Task requirements
Please count the lines in these records that contain "pomoci" and give only that count.

--------------------------------------------------

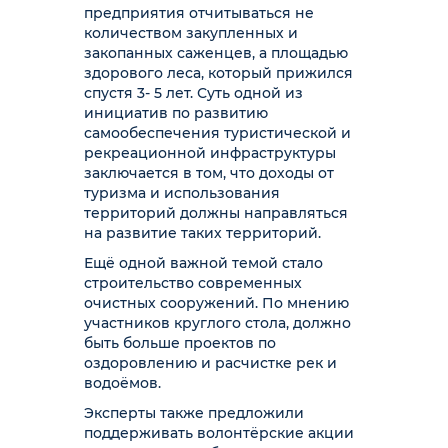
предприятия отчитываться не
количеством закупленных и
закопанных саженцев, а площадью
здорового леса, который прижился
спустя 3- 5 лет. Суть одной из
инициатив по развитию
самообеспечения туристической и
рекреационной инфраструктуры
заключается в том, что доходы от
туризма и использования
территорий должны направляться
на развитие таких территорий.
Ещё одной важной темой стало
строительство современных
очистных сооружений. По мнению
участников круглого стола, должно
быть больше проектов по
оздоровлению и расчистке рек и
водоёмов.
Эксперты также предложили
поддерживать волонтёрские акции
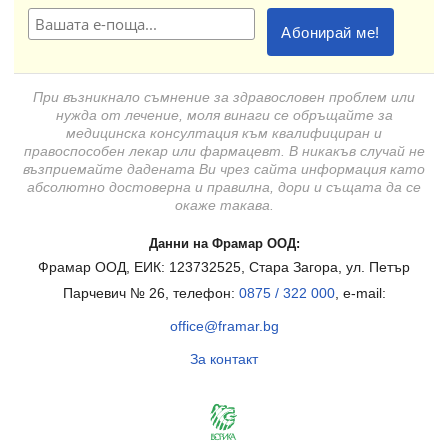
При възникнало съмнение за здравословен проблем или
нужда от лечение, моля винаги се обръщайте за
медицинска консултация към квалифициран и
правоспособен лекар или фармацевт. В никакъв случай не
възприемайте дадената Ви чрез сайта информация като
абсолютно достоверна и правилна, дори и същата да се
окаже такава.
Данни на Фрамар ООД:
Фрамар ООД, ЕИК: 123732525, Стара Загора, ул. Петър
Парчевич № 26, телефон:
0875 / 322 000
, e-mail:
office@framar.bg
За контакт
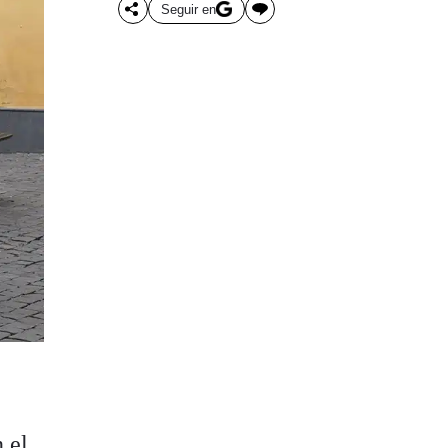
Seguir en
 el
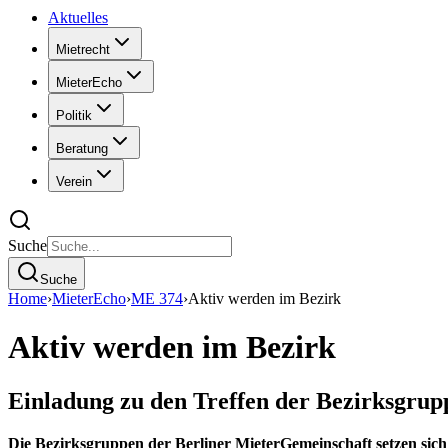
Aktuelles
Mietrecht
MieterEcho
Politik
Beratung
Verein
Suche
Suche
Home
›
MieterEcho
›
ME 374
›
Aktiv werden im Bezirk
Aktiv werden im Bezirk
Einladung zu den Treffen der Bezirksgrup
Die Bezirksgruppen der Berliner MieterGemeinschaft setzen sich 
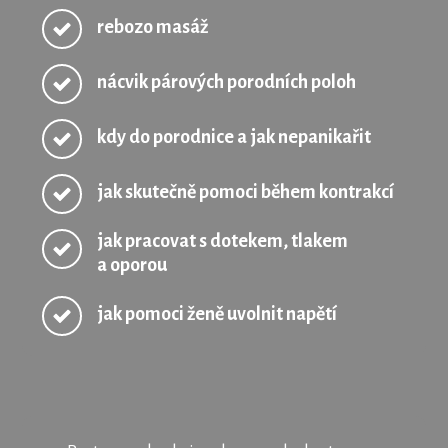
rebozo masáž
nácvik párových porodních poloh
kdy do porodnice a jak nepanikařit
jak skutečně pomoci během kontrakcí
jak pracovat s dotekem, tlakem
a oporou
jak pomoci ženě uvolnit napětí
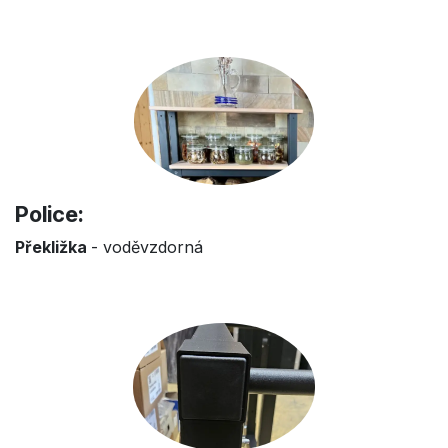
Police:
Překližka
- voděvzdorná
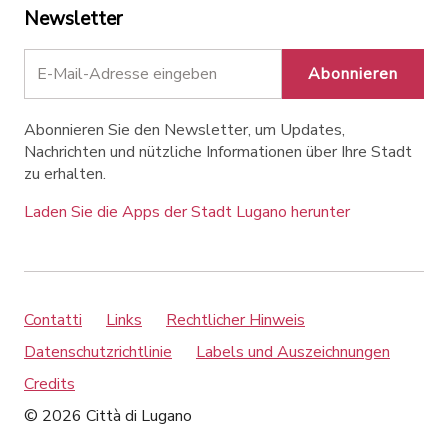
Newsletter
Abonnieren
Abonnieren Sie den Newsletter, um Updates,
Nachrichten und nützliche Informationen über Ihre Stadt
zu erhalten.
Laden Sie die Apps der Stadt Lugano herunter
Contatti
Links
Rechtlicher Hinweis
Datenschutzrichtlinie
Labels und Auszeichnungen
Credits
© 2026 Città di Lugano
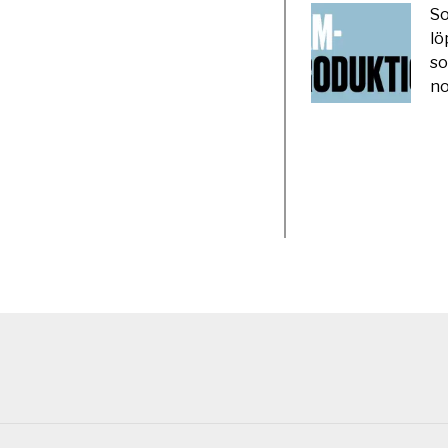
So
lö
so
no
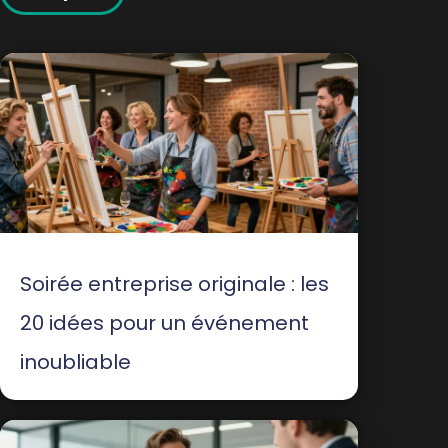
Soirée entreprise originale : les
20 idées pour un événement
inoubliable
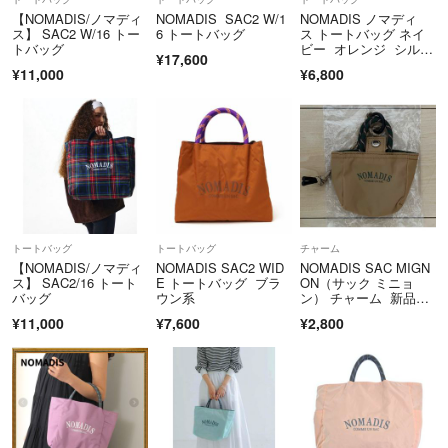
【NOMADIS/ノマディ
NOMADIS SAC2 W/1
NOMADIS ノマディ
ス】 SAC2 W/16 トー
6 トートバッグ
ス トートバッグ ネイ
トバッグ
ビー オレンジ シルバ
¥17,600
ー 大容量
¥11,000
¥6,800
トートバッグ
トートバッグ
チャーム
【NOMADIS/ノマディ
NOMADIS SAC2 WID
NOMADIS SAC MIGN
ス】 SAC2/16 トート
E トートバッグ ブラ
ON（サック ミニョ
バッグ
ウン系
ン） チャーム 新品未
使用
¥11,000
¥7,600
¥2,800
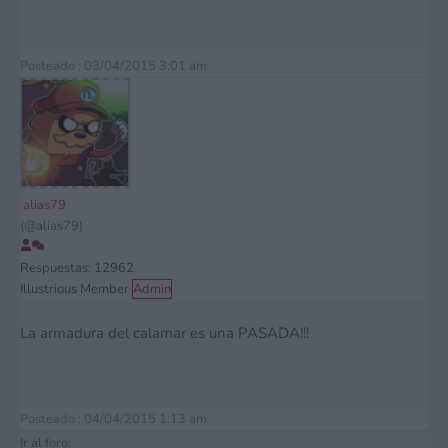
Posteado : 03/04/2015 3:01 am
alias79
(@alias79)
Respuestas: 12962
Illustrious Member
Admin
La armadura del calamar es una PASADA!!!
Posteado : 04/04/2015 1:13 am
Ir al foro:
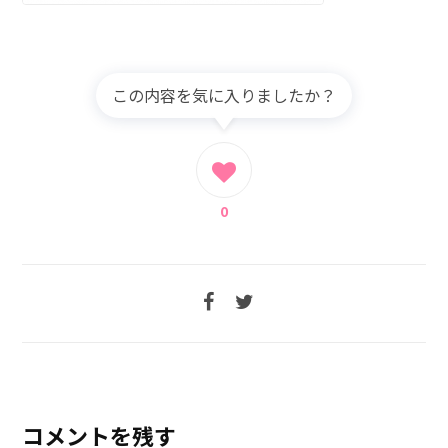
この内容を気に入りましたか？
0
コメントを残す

--------------------------------------------------

Response below
2